One Saturday evening in the month of October Bathsheba's vehicle was duly creeping up this incline. She was sitting listlessly in the second seat of the gig, whilst walking beside her in a farmer's marketing suit of unusually fashionable cut was an erect, well-made young man. Though on foot, he held the reins and whip, and occasionally aimed light cuts at the horse's ear with the end of the lash, as a recreation. This man was her husband, formerly Sergeant Troy, who, having bought his discharge with Bathsheba's money, was gradually transforming himself into a farmer of a spirited and very modern school. People of unalterable ideas still insisted upon calling him "Sergeant" when they met him, which was in some degree owing to his having still retained the well-shaped moustache of his military days, and the soldierly bearing inseparable from his form and training.
"Yes, if it hadn't been for that wretched rain I should have cleared two hundred as easy as looking, my love," he was saying. "Don't you see, it altered all the chances? To speak like a book I once read, wet weather is the narrative, and fine days are the episodes, of our country's history; now, isn't that true?"
"But the time of year is come for changeable weather."
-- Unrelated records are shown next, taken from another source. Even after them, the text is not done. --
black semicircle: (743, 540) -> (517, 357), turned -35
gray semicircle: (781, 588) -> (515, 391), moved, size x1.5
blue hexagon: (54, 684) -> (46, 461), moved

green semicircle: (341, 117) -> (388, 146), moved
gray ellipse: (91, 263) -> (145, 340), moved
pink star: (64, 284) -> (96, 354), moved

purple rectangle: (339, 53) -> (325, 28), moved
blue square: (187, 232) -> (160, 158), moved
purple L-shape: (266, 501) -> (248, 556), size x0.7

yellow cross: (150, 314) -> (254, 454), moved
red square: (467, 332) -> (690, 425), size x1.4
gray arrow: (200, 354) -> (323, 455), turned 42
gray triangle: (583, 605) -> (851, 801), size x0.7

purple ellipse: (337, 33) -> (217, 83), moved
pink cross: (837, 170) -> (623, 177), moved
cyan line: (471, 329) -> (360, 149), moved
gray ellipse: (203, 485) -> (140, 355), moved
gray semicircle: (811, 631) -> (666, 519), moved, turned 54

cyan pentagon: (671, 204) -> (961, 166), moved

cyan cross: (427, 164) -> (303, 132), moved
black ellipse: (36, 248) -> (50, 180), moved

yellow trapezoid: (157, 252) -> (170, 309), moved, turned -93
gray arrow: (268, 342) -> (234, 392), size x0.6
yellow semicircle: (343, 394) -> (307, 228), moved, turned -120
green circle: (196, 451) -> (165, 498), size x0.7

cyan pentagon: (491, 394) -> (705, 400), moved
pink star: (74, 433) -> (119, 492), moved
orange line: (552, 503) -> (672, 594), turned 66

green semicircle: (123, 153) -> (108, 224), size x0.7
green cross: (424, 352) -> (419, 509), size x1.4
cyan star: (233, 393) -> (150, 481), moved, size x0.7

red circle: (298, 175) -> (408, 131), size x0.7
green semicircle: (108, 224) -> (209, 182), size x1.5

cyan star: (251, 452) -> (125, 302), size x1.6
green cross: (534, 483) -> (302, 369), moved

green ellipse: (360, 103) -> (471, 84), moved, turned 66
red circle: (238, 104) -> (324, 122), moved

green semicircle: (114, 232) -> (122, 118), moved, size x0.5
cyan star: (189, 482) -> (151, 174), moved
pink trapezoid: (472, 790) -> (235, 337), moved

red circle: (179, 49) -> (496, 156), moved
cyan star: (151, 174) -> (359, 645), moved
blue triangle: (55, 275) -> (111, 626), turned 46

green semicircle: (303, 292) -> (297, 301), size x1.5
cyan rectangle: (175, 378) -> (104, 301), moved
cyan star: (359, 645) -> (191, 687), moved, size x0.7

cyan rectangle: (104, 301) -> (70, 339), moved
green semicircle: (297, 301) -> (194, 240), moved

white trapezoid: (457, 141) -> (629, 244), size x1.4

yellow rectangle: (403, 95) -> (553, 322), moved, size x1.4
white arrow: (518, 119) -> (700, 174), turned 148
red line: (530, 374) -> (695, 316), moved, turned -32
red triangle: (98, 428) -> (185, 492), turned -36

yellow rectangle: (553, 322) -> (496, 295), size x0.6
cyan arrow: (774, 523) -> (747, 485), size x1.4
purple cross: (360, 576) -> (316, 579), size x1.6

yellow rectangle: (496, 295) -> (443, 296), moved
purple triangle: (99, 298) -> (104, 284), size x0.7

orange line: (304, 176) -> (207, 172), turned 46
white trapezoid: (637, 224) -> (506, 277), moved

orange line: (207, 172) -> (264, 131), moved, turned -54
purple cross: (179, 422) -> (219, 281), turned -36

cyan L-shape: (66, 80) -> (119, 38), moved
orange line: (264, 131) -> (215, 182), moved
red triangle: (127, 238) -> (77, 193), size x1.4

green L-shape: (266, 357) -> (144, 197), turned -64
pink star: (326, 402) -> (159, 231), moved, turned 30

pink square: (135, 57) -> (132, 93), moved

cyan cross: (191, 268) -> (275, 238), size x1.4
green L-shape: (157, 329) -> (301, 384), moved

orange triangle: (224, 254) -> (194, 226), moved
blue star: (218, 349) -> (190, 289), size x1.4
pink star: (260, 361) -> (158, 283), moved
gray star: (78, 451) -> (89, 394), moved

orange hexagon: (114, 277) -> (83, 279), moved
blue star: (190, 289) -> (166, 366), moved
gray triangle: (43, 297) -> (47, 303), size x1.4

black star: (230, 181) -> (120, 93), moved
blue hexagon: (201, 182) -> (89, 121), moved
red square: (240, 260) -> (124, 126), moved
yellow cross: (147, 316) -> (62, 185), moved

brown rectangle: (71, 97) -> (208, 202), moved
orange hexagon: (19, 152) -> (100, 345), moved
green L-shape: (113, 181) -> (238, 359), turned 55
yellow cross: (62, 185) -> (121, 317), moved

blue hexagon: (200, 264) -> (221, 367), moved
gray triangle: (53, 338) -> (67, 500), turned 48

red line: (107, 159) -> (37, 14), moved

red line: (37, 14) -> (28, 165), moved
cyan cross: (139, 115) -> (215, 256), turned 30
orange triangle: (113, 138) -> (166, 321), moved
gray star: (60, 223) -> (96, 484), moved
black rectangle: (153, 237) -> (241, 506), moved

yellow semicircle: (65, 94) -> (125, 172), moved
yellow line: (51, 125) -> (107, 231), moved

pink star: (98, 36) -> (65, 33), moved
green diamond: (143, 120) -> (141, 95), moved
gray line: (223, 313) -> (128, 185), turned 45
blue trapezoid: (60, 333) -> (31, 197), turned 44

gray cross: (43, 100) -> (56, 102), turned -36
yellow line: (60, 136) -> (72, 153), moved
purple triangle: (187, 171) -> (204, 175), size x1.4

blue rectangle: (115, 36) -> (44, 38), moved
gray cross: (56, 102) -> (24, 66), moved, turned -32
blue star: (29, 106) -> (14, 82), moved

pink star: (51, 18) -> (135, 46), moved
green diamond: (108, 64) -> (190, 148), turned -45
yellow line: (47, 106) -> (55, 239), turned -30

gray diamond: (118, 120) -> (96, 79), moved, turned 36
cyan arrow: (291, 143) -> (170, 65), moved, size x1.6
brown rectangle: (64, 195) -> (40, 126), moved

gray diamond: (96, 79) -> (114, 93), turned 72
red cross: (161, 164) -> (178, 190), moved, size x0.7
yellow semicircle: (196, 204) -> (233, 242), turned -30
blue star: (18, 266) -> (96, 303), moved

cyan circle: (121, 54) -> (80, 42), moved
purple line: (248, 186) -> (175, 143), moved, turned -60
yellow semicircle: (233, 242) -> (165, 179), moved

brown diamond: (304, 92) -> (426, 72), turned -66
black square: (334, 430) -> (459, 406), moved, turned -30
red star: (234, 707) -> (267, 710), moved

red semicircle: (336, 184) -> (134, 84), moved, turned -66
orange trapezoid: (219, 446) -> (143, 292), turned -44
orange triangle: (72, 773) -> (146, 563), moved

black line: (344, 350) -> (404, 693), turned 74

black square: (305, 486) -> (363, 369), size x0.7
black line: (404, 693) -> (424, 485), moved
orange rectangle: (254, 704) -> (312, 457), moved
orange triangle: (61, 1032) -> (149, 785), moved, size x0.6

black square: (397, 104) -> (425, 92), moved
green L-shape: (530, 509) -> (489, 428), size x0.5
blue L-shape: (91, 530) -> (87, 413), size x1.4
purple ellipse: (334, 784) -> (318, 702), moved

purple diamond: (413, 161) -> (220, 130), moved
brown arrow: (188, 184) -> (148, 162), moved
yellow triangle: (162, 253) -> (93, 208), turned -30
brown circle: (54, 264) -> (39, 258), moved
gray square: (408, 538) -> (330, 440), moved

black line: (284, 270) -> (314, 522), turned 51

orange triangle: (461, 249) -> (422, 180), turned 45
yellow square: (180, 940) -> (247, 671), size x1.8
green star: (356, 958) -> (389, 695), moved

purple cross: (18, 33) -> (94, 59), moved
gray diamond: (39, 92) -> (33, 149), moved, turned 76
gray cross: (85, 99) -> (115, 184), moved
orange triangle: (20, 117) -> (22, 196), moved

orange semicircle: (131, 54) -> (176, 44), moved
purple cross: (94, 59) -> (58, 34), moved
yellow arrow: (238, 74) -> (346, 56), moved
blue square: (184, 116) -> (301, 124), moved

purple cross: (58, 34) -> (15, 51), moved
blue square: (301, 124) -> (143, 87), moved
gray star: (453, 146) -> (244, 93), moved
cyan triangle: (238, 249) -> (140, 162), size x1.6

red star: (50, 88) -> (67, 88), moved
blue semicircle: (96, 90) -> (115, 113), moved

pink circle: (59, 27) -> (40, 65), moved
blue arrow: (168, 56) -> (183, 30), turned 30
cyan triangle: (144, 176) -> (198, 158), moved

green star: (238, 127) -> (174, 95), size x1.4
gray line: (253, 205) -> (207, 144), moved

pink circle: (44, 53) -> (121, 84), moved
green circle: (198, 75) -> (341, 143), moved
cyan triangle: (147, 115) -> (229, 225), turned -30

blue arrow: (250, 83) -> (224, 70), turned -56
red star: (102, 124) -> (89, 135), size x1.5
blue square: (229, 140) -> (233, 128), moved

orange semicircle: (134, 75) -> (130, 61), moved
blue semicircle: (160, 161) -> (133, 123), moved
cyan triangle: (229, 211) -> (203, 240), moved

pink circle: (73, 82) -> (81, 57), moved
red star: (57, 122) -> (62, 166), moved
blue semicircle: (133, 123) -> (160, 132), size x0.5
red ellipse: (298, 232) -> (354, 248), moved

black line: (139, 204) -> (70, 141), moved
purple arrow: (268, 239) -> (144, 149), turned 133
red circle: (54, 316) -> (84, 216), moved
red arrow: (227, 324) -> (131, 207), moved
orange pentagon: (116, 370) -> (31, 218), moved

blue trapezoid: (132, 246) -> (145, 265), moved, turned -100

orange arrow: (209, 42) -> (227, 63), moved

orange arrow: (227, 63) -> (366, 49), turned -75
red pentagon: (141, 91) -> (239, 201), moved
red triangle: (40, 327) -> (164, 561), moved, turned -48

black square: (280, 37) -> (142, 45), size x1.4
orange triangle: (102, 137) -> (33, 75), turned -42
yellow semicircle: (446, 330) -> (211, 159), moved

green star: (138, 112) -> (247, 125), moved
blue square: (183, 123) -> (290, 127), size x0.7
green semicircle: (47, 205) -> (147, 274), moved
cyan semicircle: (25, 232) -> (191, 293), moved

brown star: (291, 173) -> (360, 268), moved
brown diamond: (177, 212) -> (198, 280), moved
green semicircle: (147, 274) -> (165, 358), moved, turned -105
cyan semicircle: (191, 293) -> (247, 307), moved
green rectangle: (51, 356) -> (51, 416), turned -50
"Well, yes. The fact is, these autumn races are the ruin of everybody. Never did I see such a day as 'twas! 'Tis a wild open place, just out of Budmouth, and a drab sea rolled in towards us like liquid misery. Wind and rain--good Lord! Dark? Why, 'twas as black as my hat before the last race was run. 'Twas five o'clock, and you couldn't see the horses till they were almost in, leave alone colours. The ground was as heavy as lead, and all judgment from a fellow's experience went for nothing. Horses, riders, people, were all blown about like ships at sea. Three booths were blown over, and the wretched folk inside crawled out upon their hands and knees; and in the next field were as many as a dozen hats at one time. Ay, Pimpernel regularly stuck fast, when about sixty yards off, and when I saw Policy stepping on, it did knock my heart against the lining of my ribs, I assure you, my love!"